There really was nothing mysterious about the bubble. Nationwide house prices in the United States had just kept even with the overall rate of inflation for 100 years from the mid 1890s to the mid 1990s. Suddenly, house prices began to hugely outpace the overall rate of inflation. By their peak in 2006, house prices had risen by more than 70%, after adjusting for inflation. Remarkably, virtually no US economists paid any attention to this extraordinary movement in the largest market in the world.
Had they bothered, they would have quickly seen that there was no plausible explanation for this jump in prices in either the supply or demand side of the market....
Therefore, it should have been easy for any competent to economist to recognise the housing bubble. Moreover, the dangers for the economy should also have been apparent. The boom in construction (both residential and non-residential) had raised its share of GDP by more than 3 percentage points above its long-term average. In addition, the creation of $8tn in housing bubble wealth predictably led to a consumption boom, as households spent on the basis of the new equity created by the bubble.
All of this presaged disaster for the time after the bubble burst....
Yet, almost no economists saw what was clearly in front of their eyes.
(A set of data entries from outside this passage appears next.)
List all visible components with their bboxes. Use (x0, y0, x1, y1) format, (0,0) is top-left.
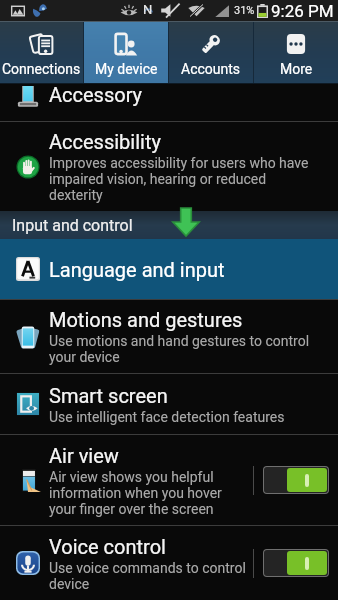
staticText: 31% (234, 4, 255, 17)
button[interactable]: Toggle Voice control (264, 550, 328, 576)
staticText: Accessibility (49, 130, 161, 153)
staticText: N (143, 2, 153, 17)
button[interactable]: Air view (0, 435, 253, 525)
button[interactable]: Motions and gestures (0, 300, 338, 373)
button[interactable]: More (254, 21, 338, 84)
button[interactable]: Language and input (0, 239, 338, 299)
staticText: Language and input (49, 258, 225, 281)
staticText: Improves accessibility for users who hav… (49, 155, 315, 203)
staticText: My device (95, 61, 158, 77)
button[interactable]: Accessory (0, 84, 338, 121)
staticText: Smart screen (49, 384, 168, 407)
button[interactable]: Toggle Air view (264, 467, 328, 493)
staticText: Voice control (49, 535, 166, 558)
staticText: 9:26 PM (271, 1, 334, 21)
staticText: Accessory (49, 83, 143, 106)
staticText: Use voice commands to control device (49, 560, 249, 592)
button[interactable]: Accounts (169, 21, 253, 84)
staticText: Use intelligent face detection features (49, 409, 285, 425)
button[interactable]: Smart screen (0, 374, 338, 434)
staticText: Air view shows you helpful information w… (49, 469, 249, 517)
button[interactable]: Accessibility (0, 122, 338, 211)
staticText: More (280, 61, 313, 77)
button[interactable]: Connections (0, 21, 83, 84)
button[interactable]: My device (84, 21, 168, 84)
staticText: Input and control (12, 216, 133, 235)
staticText: Air view (49, 444, 119, 467)
staticText: Connections (2, 61, 81, 77)
staticText: Use motions and hand gestures to control… (49, 333, 315, 365)
button[interactable]: Voice control (0, 526, 253, 600)
staticText: Accounts (181, 61, 241, 77)
staticText: Motions and gestures (49, 308, 243, 331)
They thought everything was just fine, until the house of cards eventually collapsed in 2007-2008.
Unfortunately, the reign of error is not over.
As with Iraq, the reward for being right is to continue being ignored. Baker continues, to explain the appearance of a new housing slump:
House prices in the United States are again declining and most of the economics profession remains clueless. The Case-Shiller 20-city house price index for October (the data is released with a two-month lag) showed a decline of 1.3% from September. This implied an acceleration from the prior month's decline, which is now reported as 1.0%. In other words, house prices are again declining at double-digit rates. A more careful examination of the data reveals the underlying logic. Prices are declining most rapidly in the bottom third of the market. Prices for this bottom tier of the market were in freefall in recent months in several cities.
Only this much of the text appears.